Another potential limitation relates to the known mutational heterogeneity of patients with myelofibrosis. The number and type of mutations appear to affect clinical course, including response to treatment.
The recent emergence of information about the potential limitations of JAK inhibition has provided the impetus to examine other treatment strategies for myelofibrosis. Several concepts have emerged, including improved targeting of JAK2 by means of novel JAK inhibitors or other types of inhibitors that affect JAK2 activation, homing in on associated genetic and epigenetic targets, and strategies that involve novel mechanisms and new therapeutic targets.

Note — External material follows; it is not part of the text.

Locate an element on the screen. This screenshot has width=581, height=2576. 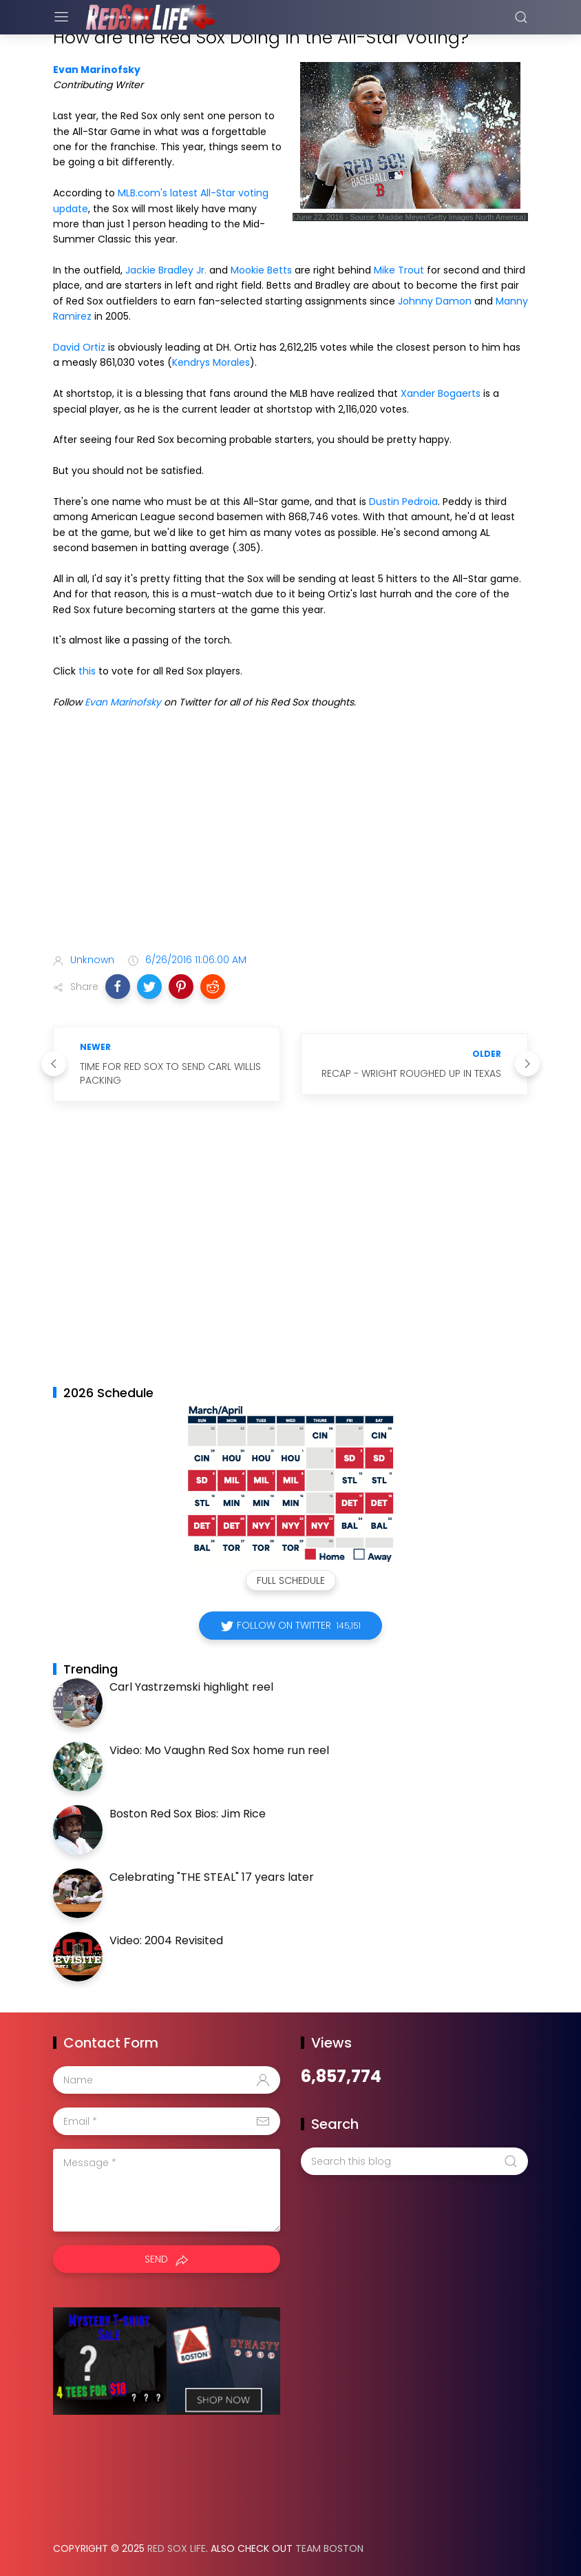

In addition to ruxolitinib, several other JAK inhibitors are in clinical development, including momelotinib, pacritinib, and NS-018. Although structurally divergent, all of the agents in development are type I, ATP-competitive inhibitors, like ruxolitinib, said Rampal.

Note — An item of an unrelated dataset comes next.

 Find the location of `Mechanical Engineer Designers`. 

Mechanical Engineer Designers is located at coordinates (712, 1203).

Novel agents in development include imetelstat, a telomerase inhibitor. A preliminary clinical trial involved 33 patients with myelofibrosis, about half of whom had already received a JAK inhibitor. The overall response rate was 21%, and some patients had reversal of bone marrow fibrosis. Adverse events of note included grade 4 thrombocytopenia in 18% of patients, grade 4 neutropenia in 12%, and grade 3 anemia in 30%. A phase II trial has begun, said Rampal.
PRM-151, recombinant pentraxin 2 protein, was initially evaluated in pulmonary fibrosis but more recently in myelofibrosis. The trial involved 27 patients, 20 of whom completed 24 weeks of treatment and 13 of whom completed 72 weeks.
Six patients met WHO criteria for response, ranging from 30% to about 70% improvement in bone marrow status. Reductions in spleen volume were also observed. The best responses occurred in patients who completed 72 weeks of treatment. Responses were seen in patients who received PRM-151 alone or in combination with ruxolitinib.
As a chaperone molecule for JAK2, Hsp90 has attracted interest as a target for therapy in myelofibrosis. Several drugs are in development, and early trials have provided preliminary evidence of activity.
HDAC inhibitors have been studied extensively in hematologic malignancies, and attention has turned to myelofibrosis. In a phase I trial, 34 patients received the HDAC inhibitor panobinostat (Farydak) and ruxolitinib. A majority of patients had reductions in spleen volume. Additionally, 4 of 12 evaluable patients had improvement in bone marrow fibrosis, and 5 of 17 evaluable patients had a greater than 20% decrease in JAK2 allele burden.
Potential epigenetic strategies have included evaluation of hypomethylating agents. Single-agent activity has been observed, but responses have generally been modest, said Rampal.
More recently, decitabine was given with ruxolitinib to a group of patients with myelodysplastic/myeloproliferative neoplasms. Two-thirds of patients had objective responses, and reductions in spleen size were also observed. Rampal and colleagues are conducting a phase I/II trial of ruxolitinib and azacytidine in patients with myelofibrosis and hope to report initial findings at the 2016 American Society of Hematology annual meeting in December.
CHZ868, a novel type II JAK inhibitor, demonstrated inhibition of JAK signaling in preclinical studies involving cells that exhibit persistence, activation of JAK signaling when exposed to a conventional JAK inhibitor. Another agent that has shown promise in preclinical evaluation is LSD1, a lysine-specific HDAC inhibitor.
“The achievement of remission on a molecular and biologic level will likely require targeting of other pathways aside from JAK-STAT,” said Rampal. “Combinatorial studies, utilizing agents with non-overlapping toxicities, represent a reasonable and rational approach to ongoing and future investigations.”
Two randomized phase III trials provided evidence supporting the approval of the selective JAK 1/2 inhibitor ruxolitinib (Jakafi) for myelofibrosis.